Generalized SAV-exponential integrator schemes for Allen-Cahn type gradient flows

TL;DR

This paper introduces new first- and second-order linear schemes for Allen-Cahn gradient flows that unconditionally preserve energy dissipation and maximum bound principles, improving stability and accuracy over existing methods.

Contribution

The paper develops and analyzes novel SAV-exponential integrator schemes that guarantee unconditional energy and MBP preservation for Allen-Cahn type equations.

Findings

Unconditionally preserve energy dissipation law.

Unconditionally preserve maximum bound principle.

Achieve optimal temporal error estimates.

Abstract

The energy dissipation law and the maximum bound principle (MBP) are two important physical features of the well-known Allen-Cahn equation. While some commonly-used first-order time stepping schemes have turned out to preserve unconditionally both energy dissipation law and MBP for the equation, restrictions on the time step size are still needed for existing second-order or even higher-order schemes in order to have such simultaneous preservation.

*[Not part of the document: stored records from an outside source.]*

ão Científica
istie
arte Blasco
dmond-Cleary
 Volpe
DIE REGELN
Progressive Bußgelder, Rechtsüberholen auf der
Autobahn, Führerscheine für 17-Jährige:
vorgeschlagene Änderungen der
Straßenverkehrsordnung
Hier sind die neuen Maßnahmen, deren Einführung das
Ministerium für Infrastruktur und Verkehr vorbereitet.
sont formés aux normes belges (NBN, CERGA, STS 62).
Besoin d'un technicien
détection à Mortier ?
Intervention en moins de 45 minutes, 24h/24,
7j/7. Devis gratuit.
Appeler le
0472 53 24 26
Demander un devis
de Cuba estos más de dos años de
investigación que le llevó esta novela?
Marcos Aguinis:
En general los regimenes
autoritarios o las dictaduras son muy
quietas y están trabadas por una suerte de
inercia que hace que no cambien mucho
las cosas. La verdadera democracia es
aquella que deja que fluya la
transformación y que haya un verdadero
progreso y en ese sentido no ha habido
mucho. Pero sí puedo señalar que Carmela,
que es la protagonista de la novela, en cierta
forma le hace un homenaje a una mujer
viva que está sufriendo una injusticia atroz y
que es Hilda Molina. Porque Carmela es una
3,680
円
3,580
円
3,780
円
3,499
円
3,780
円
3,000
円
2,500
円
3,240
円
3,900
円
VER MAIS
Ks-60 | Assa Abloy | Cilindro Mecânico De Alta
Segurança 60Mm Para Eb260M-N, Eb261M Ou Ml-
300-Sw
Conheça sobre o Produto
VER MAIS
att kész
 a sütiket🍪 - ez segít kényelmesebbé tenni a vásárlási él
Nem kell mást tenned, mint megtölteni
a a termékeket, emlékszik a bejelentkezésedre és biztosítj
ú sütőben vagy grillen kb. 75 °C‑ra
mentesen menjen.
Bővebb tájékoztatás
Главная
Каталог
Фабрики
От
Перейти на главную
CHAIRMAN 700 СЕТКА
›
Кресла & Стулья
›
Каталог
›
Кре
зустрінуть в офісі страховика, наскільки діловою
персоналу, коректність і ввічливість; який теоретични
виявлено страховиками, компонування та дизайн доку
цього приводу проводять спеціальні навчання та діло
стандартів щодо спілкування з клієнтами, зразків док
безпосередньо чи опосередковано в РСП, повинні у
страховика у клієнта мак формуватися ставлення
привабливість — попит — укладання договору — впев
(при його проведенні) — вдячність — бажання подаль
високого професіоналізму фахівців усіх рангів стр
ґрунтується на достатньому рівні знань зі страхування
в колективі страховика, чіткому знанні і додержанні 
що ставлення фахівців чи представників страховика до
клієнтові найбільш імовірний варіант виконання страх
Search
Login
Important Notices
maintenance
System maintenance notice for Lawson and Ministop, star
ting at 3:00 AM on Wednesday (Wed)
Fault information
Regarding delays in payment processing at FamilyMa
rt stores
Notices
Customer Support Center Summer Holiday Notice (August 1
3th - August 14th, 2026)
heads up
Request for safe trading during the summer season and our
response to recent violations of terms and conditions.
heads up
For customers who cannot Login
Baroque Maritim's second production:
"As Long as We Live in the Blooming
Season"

In this paper, we develop and analyze novel first- and second-order linear numerical schemes for a class of Allen-Cahn type gradient flows. Our schemes combine the generalized scalar auxiliary variable (SAV) approach and the exponential time integrator with a stabilization term, while the standard central difference stencil is used for discretization of the spatial differential operator. We not only prove their unconditional preservation of the energy dissipation law and the MBP in the discrete setting, but also derive their optimal temporal error estimates under fixed spatial mesh. Numerical experiments are also carried out to demonstrate the properties and performance of the proposed schemes.